The nurse said there was frequent abuse and bullying of patients – one man with Down’s syndrome who loved drawing would have his crayons hidden by staff to infuriate him – and regular over-medication to sedate people. ‘There is this view that staff are normal people and patients are not, which leads to institutional abuse across these ATUs and secure units.
‘It is difficult not to get sucked in and become part of the system. I have worked in more than ten of these places and I wouldn’t put my dog in one. They should be bombed.
‘Everything is locked, there is lots of seclusion and restraint when six adults push someone on the floor. It’s horrible.’
The use of restraint in ATUs has soared in recent years, rising from 15,065 incidents in 2016 to 22,620 in 2017. There is also growing concern over use of long stretches in solitary confinement, with patients held in padded cells under permanent observation. ‘If someone shows signs of challenging behaviour they are secluded, which is awful,’ said Elaine. ‘Imagine being placed in a room 6ft by 6ft with a plastic mattress and no access to a toilet unless a full restraint team accompanies you.
‘You are fed through a hatch, spoken to through a hatch.

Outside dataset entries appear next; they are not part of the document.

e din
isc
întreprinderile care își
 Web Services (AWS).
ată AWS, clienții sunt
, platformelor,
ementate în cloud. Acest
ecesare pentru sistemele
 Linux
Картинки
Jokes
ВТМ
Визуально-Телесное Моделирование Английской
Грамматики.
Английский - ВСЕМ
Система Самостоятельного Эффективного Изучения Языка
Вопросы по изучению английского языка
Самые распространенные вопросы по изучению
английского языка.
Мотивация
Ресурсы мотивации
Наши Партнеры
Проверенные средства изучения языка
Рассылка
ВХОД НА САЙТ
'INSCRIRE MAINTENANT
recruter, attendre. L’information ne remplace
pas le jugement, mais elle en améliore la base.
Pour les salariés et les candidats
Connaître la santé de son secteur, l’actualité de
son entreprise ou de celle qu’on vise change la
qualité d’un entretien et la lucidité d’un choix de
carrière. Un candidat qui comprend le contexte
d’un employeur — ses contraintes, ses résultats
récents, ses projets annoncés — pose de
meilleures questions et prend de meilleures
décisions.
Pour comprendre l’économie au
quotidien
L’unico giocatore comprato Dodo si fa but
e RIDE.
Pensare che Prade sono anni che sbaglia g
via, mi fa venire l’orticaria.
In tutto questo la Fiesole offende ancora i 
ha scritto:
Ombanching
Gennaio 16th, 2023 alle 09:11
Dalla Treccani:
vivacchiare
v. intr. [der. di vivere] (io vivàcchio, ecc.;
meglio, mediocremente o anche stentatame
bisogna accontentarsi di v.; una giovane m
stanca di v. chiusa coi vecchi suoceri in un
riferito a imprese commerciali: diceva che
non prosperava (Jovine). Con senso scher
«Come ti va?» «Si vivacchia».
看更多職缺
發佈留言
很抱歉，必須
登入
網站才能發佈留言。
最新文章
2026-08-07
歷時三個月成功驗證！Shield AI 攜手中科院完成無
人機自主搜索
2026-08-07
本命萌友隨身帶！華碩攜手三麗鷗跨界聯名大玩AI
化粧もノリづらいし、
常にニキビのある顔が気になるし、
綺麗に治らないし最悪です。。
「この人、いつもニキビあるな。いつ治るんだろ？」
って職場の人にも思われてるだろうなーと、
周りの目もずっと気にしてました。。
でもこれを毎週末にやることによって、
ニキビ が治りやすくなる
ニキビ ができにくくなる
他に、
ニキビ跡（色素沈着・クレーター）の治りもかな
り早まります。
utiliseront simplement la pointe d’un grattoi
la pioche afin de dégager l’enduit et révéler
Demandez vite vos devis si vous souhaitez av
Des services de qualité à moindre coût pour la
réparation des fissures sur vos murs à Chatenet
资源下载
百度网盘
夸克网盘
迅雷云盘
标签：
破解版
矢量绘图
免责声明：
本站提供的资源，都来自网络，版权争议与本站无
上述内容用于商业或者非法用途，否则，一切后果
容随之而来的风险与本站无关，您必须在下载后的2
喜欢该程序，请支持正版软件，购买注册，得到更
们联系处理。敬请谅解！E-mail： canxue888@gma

How does this help anyone?’
She said such units were especially grim for people with autism. ‘None of them is a nice environment for such people since they respond well to routine, comfort, the security of a family environment. So this noise and chaos, with alarms ringing and maybe ten people in a ward all demanding help, is never going to go well for them.’
Families have complained that this kind of incarceration is ‘a spiral of cruelty’ since innocent people are shut in conditions that only serve to intensify their anxieties and stresses, which then makes it harder for them to win freedom.

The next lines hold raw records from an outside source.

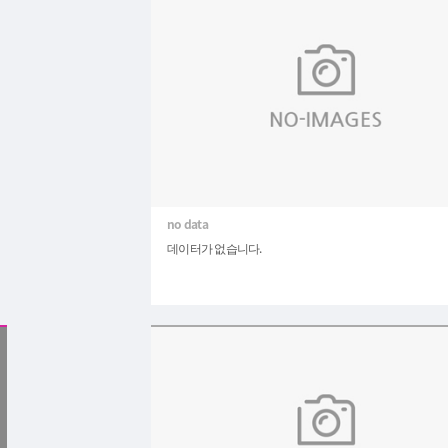
데이터가 없습니다.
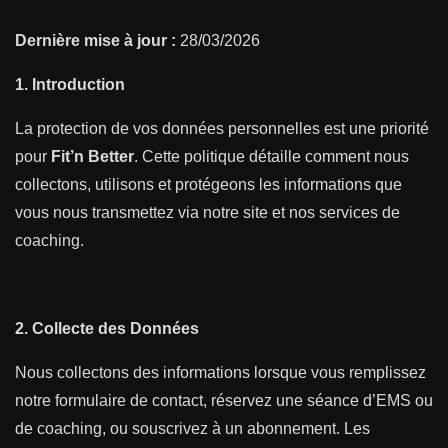
Dernière mise à jour :
28/03/2026
1. Introduction
La protection de vos données personnelles est une priorité
pour
Fit’n Better
. Cette politique détaille comment nous
collectons, utilisons et protégeons les informations que
vous nous transmettez via notre site et nos services de
coaching.
2. Collecte des Données
Nous collectons des informations lorsque vous remplissez
notre formulaire de contact, réservez une séance d’EMS ou
de coaching, ou souscrivez à un abonnement. Les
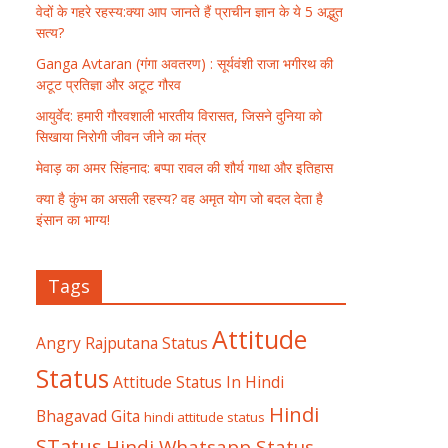
वेदों के गहरे रहस्य:क्या आप जानते हैं प्राचीन ज्ञान के ये 5 अद्भुत
सत्य?
Ganga Avtaran (गंगा अवतरण) : सूर्यवंशी राजा भगीरथ की
अटूट प्रतिज्ञा और अटूट गौरव
आयुर्वेद: हमारी गौरवशाली भारतीय विरासत, जिसने दुनिया को
सिखाया निरोगी जीवन जीने का मंत्र
मेवाड़ का अमर सिंहनाद: बप्पा रावल की शौर्य गाथा और इतिहास
क्या है कुंभ का असली रहस्य? वह अमृत योग जो बदल देता है
इंसान का भाग्य!
Tags
Attitude
Angry Rajputana Status
Status
Attitude Status In Hindi
Hindi
Bhagavad Gita
hindi attitude status
STatus
Hindi Whatsapp Status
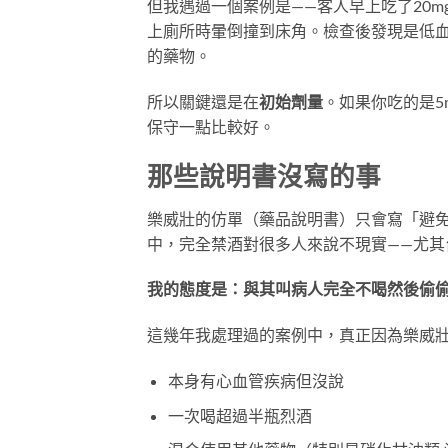
但我遇過一個案例是——客人早上吃了20
上廁所時暈倒撞到床角。檢查後發現是低血
的藥物。
所以關鍵還是在
初始劑量
。如果你吃的是5
保守一點比較好。
那些說明書沒寫的事
樂威壯的仿單（藥品說明書）只會寫「避
中，完全禁酒對很多人來說不現實——尤
我的態度是：與其叫病人完全不喝然後偷
這幾年我處理過的案例中，真正因為樂威
本身有心血管疾病但沒說
一次喝超過半瓶烈酒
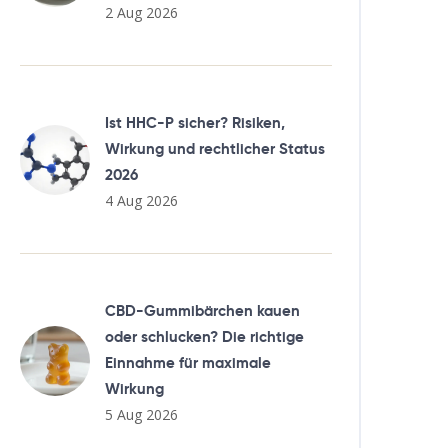
2 Aug 2026
Ist HHC-P sicher? Risiken,
Wirkung und rechtlicher Status
2026
4 Aug 2026
CBD-Gummibärchen kauen
oder schlucken? Die richtige
Einnahme für maximale
Wirkung
5 Aug 2026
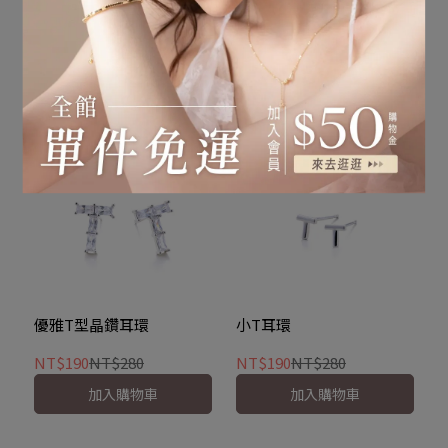
典雅方形鑽耳環
點綴夜空圓珠耳環
NT$190
NT$280
NT$190
NT$280
已售完
加入購物車
優雅T型晶鑽耳環
小T耳環
NT$190
NT$280
NT$190
NT$280
加入購物車
加入購物車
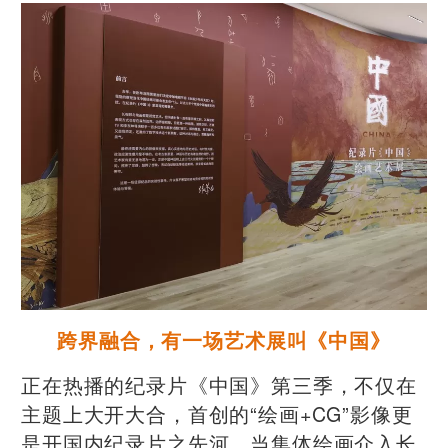
跨界融合，有一场艺术展叫《中国》
正在热播的纪录片《中国》第三季，不仅在
主题上大开大合，首创的“绘画+CG”影像更
是开国内纪录片之先河。当集体绘画介入长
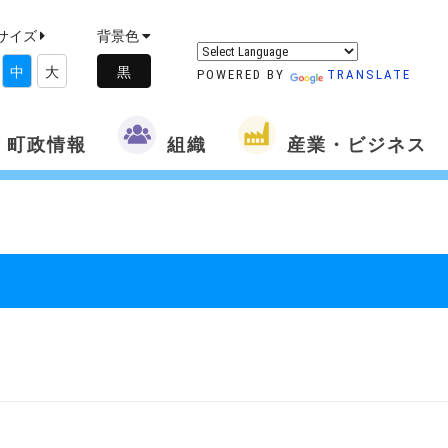
サイズ
背景色
中
大
POWERED BY
TRANSLATE
町政情報
組織
産業・ビジネス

Yet this latest whistleblower, who now works to free patients, said families do not have a clue what really goes on behind locked doors.
‘I tell parents they should never seek help from the system because they will lose control of their child,’ Elaine said. ‘Ask for help and you risk losing your child.’

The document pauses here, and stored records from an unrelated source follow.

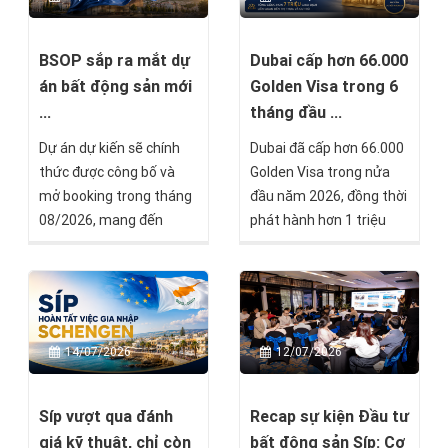
trung tâm hàng hải quan
quan trọng, đánh dấu
trọng nhất châu Âu và là
việc hồ sơ đã vượt qua
khu vực đang chuyển
quá trình thẩm định (Due
Dubai cấp hơn 66.000
BSOP sắp ra mắt dự
mình mạnh mẽ nhờ sự
Diligence) và chỉ còn một
Golden Visa trong 6
án bất động sản mới
phát triển của thương
số bước cuối trước khi
tháng đầu ...
...
mại, du lịch và bất động
được cấp Thẻ thường trú
Dubai đã cấp hơn 66.000
Dự án dự kiến sẽ chính
sản.
vĩnh viễn Malta.
Golden Visa trong nửa
thức được công bố và
đầu năm 2026, đồng thời
mở booking trong tháng
phát hành hơn 1 triệu
08/2026, mang đến
giấy phép cư trú mới và
thêm một lựa chọn đầu
xử lý hơn 7 triệu giao dịch
tư tại thị trường châu Âu
liên quan đến nhập cảnh,
dành cho các nhà đầu tư
cư trú. Những con số này
đang tìm kiếm cơ hội đa
cho thấy UAE vẫn duy trì
dạng hóa tài sản quốc tế.
14/07/2026
12/07/2026
sức hấp dẫn mạnh mẽ
đối với giới đầu tư, doanh
nhân và chuyên gia quốc
Síp vượt qua đánh
Recap sự kiện Đầu tư
tế, ngay cả trong bối
giá kỹ thuật, chỉ còn
bất động sản Síp: Cơ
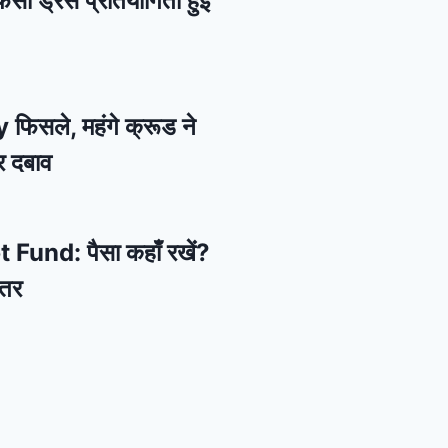
ैंसी ड्रेस प्रतियोगिता हुई
 फिसले, महंगे क्रूड ने
र दबाव
und: पैसा कहाँ रखें?
हतर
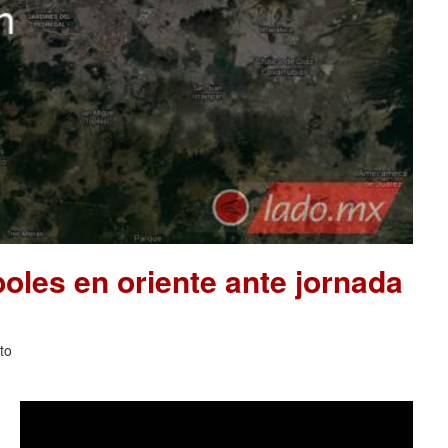
les en oriente ante jornada
to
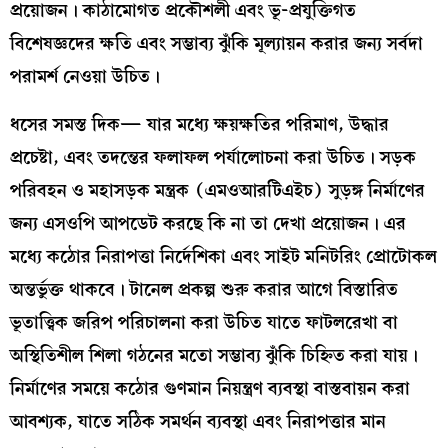
প্রয়োজন। কাঠামোগত প্রকৌশলী এবং ভূ-প্রযুক্তিগত
বিশেষজ্ঞদের ক্ষতি এবং সম্ভাব্য ঝুঁকি মূল্যায়ন করার জন্য সর্বদা
পরামর্শ নেওয়া উচিত।
ধসের সমস্ত দিক— যার মধ্যে ক্ষয়ক্ষতির পরিমাণ, উদ্ধার
প্রচেষ্টা, এবং তদন্তের ফলাফল পর্যালোচনা করা উচিত। সড়ক
পরিবহন ও মহাসড়ক মন্ত্রক (এমওআরটিএইচ) সুড়ঙ্গ নির্মাণের
জন্য এসওপি আপডেট করছে কি না তা দেখা প্রয়োজন। এর
মধ্যে কঠোর নিরাপত্তা নির্দেশিকা এবং সাইট মনিটরিং প্রোটোকল
অন্তর্ভুক্ত থাকবে। টানেল প্রকল্প শুরু করার আগে বিস্তারিত
ভূতাত্ত্বিক জরিপ পরিচালনা করা উচিত যাতে ফাটলরেখা বা
অস্থিতিশীল শিলা গঠনের মতো সম্ভাব্য ঝুঁকি চিহ্নিত করা যায়।
নির্মাণের সময়ে কঠোর গুণমান নিয়ন্ত্রণ ব্যবস্থা বাস্তবায়ন করা
আবশ্যক, যাতে সঠিক সমর্থন ব্যবস্থা এবং নিরাপত্তার মান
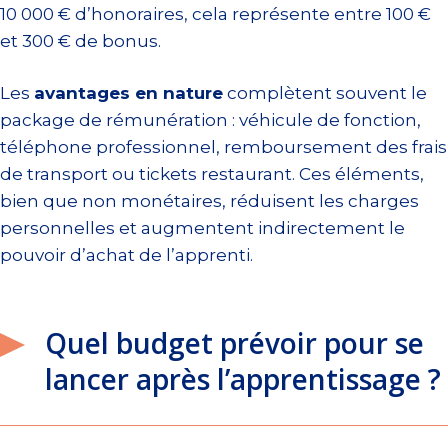
10 000 € d’honoraires, cela représente entre 100 €
et 300 € de bonus.
Les
avantages en nature
complètent souvent le
package de rémunération : véhicule de fonction,
téléphone professionnel, remboursement des frais
de transport ou tickets restaurant. Ces éléments,
bien que non monétaires, réduisent les charges
personnelles et augmentent indirectement le
pouvoir d’achat de l’apprenti.
Quel budget prévoir pour se
lancer après l’apprentissage ?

This is a terrifying indictment of our public services. Yet it is one I have heard echoed by despairing families, such as one distraught man who asked for three days’ respite help only to have his autistic son locked away for three years so far.
Elaine believes a broken system is being fuelled by big profits, with private groups expanding operations despite Government pledges to move people with autism and learning disabilities back into supported living in the community.
There are 2,375 people with autism and learning disabilities held in assessment and treatment units at a cost of about half a billion pounds a year, with the number of children more than doubling over the past three years, and scores more are held in other secure units. One man is thought to have cost taxpayers £10 million after being held against his family’s wishes for 18 years.
More than half the patients in ATUs have been detained for at least two years, and almost one in six for more than a decade. ‘It is all about money,’ said Elaine. ‘Why else do they keep people in these conditions, costing maybe £7,000 a week, when other mental health services are struggling and community facilities crumbling?’
Elaine, who has helped extricate 13 people over the past five years working as a care partner with local authorities, added: ‘I once thought I could save every autistic person in the United Kingdom – but sadly I am only able to help a handful.’